Mio padre decide che, tra tutti gli autisti dell’albergo, René sarà il suo. L’idea non mi piace, anche René è preoccupato. Ma comunque non possiamo protestare, dobbiamo solo essere prudenti. La sera vado a trovarlo a casa e chiacchiero con sua madre. Osservo la loro relazione. Poi mamma inizia a star male e la cosa mi distrugge. Non ho voglia di fare nulla, ma bisogna continuare a rubare. René mi sta vicino e io mi abituo alla sua malformazione fisica. Cominciano a sembrarmi sfigurate tutte le persone che non hanno la parte destra del corpo bruciata.
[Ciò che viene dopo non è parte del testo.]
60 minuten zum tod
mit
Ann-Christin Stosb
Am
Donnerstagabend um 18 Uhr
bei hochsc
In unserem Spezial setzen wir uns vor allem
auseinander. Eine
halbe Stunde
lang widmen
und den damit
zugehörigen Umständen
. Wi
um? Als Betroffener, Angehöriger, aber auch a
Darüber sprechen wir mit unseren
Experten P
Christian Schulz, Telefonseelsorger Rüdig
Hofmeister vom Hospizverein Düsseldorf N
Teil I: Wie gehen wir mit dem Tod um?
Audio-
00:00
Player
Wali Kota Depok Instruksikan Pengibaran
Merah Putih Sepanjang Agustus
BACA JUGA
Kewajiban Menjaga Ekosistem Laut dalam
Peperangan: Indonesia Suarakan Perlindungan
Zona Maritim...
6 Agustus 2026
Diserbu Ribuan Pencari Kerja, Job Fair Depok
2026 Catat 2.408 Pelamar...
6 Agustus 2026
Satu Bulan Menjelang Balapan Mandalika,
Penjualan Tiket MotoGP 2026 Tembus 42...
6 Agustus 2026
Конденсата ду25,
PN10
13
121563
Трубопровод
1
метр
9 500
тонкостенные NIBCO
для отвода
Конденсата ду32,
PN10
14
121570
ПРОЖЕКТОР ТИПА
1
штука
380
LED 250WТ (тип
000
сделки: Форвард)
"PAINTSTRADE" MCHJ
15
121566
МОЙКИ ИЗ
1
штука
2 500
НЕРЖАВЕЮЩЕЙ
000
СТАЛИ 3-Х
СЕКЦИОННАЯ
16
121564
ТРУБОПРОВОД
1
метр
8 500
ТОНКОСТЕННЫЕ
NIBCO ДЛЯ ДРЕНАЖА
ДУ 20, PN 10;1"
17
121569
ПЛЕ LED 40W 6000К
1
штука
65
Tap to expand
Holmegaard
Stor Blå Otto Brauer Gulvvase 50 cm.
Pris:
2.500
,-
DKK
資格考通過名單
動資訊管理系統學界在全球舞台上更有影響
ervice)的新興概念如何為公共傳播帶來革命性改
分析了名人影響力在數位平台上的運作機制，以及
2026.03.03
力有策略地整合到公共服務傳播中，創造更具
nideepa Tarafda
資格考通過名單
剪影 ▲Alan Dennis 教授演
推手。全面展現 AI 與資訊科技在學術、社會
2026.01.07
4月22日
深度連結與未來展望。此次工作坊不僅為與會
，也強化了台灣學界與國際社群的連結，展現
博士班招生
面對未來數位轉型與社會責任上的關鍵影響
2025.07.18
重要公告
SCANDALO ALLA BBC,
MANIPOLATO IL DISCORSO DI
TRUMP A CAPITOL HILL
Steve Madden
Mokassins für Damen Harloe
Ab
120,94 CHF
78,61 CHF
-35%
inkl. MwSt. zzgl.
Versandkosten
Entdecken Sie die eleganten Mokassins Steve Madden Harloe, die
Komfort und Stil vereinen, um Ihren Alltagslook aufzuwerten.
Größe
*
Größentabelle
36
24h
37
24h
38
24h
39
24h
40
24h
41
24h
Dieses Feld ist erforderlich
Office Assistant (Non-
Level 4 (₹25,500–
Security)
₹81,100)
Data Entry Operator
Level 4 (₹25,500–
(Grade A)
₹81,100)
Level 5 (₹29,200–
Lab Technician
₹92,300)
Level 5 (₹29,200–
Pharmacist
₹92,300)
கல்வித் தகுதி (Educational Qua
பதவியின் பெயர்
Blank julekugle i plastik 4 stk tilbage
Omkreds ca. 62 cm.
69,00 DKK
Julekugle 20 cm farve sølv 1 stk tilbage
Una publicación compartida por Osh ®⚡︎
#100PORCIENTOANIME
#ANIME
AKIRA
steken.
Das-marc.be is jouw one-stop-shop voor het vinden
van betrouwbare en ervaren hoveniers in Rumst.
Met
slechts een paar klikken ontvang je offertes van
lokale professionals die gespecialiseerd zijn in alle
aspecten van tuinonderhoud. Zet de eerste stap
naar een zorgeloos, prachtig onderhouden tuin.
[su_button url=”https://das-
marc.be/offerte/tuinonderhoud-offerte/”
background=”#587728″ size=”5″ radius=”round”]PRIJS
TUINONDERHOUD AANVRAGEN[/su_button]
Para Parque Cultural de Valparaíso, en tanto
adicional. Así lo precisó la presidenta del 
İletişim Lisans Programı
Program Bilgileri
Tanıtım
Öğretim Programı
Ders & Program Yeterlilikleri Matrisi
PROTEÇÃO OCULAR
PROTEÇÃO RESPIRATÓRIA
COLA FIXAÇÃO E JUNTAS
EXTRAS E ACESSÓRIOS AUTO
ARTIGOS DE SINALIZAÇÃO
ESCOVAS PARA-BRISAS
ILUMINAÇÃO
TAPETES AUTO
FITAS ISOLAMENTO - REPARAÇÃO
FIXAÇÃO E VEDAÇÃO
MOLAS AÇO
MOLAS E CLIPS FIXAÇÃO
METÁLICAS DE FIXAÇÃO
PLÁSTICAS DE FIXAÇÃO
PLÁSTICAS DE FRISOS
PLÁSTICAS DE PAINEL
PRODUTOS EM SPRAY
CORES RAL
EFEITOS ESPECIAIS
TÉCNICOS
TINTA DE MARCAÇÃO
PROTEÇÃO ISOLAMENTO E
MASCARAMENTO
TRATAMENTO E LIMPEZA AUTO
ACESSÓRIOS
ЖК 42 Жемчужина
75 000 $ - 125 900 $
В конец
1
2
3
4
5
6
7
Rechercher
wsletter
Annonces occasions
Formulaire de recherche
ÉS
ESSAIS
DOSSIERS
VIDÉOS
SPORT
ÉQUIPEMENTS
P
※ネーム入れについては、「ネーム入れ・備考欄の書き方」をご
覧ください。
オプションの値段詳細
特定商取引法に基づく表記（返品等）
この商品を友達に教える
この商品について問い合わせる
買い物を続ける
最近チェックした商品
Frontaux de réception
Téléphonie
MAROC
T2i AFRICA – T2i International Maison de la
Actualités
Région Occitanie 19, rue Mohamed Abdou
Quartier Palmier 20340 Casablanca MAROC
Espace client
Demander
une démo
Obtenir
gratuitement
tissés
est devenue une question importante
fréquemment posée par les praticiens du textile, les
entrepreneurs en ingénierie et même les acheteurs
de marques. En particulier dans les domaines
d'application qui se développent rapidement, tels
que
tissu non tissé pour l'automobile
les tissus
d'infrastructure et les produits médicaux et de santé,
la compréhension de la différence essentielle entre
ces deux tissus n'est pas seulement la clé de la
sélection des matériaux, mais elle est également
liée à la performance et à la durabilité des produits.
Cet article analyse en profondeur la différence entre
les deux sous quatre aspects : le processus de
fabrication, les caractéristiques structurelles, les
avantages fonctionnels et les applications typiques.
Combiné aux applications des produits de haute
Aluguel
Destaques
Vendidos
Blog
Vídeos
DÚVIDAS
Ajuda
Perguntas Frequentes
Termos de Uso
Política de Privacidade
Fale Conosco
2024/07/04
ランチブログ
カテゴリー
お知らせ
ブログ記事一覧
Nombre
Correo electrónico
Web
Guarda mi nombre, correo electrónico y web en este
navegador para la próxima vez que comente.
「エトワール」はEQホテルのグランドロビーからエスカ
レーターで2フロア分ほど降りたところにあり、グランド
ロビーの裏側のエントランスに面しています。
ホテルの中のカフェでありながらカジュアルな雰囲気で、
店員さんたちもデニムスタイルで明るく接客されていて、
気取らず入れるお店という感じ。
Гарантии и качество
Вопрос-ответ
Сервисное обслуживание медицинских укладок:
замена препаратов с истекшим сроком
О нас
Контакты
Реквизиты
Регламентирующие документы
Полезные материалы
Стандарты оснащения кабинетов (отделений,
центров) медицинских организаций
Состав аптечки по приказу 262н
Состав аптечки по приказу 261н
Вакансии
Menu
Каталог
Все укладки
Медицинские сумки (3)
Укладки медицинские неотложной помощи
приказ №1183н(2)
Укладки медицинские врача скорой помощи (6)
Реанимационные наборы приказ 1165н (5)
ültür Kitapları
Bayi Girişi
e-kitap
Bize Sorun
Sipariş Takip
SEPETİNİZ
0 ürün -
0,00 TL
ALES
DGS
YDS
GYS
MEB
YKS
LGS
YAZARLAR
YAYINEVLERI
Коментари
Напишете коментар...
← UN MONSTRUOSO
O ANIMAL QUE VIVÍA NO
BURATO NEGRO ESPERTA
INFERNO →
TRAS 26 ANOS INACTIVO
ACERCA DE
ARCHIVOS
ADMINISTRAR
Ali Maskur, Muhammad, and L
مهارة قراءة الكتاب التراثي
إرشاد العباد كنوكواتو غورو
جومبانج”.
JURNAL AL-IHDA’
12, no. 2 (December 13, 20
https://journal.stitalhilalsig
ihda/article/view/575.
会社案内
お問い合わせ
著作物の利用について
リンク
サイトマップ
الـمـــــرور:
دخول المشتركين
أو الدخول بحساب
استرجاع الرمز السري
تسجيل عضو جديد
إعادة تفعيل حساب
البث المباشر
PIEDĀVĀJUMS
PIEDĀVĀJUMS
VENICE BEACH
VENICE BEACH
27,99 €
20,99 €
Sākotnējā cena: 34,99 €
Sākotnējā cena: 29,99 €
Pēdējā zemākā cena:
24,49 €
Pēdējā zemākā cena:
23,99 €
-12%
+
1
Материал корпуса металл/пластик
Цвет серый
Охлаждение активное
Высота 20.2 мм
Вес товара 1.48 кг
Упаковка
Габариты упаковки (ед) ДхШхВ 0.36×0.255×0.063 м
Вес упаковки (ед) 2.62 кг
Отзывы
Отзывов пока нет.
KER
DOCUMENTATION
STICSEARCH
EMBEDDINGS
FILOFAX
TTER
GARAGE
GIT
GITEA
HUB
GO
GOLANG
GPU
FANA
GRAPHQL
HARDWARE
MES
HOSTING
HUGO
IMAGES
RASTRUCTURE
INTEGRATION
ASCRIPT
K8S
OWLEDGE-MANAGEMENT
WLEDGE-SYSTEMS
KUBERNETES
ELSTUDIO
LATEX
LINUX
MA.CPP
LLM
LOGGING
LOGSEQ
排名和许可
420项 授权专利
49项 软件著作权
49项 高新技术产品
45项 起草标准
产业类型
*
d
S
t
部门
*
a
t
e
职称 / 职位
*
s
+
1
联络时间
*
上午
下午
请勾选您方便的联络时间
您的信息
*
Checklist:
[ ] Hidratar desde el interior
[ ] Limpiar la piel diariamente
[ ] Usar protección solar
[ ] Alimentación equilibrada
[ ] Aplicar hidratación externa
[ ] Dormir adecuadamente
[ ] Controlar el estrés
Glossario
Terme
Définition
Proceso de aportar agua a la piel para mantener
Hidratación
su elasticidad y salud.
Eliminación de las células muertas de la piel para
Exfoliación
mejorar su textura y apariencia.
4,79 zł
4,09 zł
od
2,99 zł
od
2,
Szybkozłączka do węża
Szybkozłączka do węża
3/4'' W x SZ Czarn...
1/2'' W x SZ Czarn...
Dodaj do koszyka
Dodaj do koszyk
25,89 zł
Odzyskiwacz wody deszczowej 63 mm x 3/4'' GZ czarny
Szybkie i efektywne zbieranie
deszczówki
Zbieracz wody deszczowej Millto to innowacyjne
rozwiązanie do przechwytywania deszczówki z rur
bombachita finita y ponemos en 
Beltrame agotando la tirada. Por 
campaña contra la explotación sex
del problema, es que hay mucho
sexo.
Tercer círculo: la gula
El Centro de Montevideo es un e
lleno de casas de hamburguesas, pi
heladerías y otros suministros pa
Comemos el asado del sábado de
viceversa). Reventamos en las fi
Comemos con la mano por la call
René mi lascia una buona percentuale dei guadagni sulla vendita della benzina. Mamma comincia a stimarlo, e anche mio padre, ma per ragioni opposte. René è generoso con me e con mamma mentre con mio padre è rispettoso e disciplinato. Con sua madre è, direi, intenso. So che non è stata una buona madre come lo è stata la mia. Non importa, eccoli lì, insieme e felici. Penso a questo un giorno che li vedo abbracciarsi, un giorno in cui scherzano e si mettono anche a litigare. Si fanno dispetti a vicenda poi chiariscono e nessuno ne rimane traumatizzato. Non ci sono cadute né drammi.

Può sembrare una stupidaggine, ma in quel momento per me non lo è. Mi accorgo che non ho più una madre sana con cui poter fare quelle cose. Tutti gli anni in cui mia madre è stata una madre esemplare non contano più, è tutto svanito. Perfino unex prostituta adesso è più madre di lei. Interrompo le visite a casa di René. I nostri affari continuano, ma René abbassa la guardia e comincia a rubare più di quanto dovrebbe. So che sta per succedere e non dico niente. Mio padre scopre che mancano quaranta litri della benzina assegnata alla sua Nissan. Scopre il nascondiglio di René e lo licenzia immediatamente.

René vuole spiegare le sue ragioni ma mio padre non glielo consente. Poi viene da me per chiedermi di intervenire. Per adesso non posso fare niente, gli dico. René pensa che io lo abbia tradito. Ma non ci crede nessuno, la sua espulsione mi danneggia economicamente. Lo so, dice René. Però mi hai tradito, continua a dire. Come lo sai?, dico. Lo so, dice, e a quel punto se ne va, con il suo occhio di lince e la pelle morta.

Da allora non l’ho più rivisto. Ma comunque non mi meraviglia, non mi meraviglia nulla. L’unica cosa che mi meraviglia è che, se non ci pensi, no. Se però ci pensi, se ci pensi anche solo un secondo, c’è sempre una parte del corpo che ti prude o ti fa male.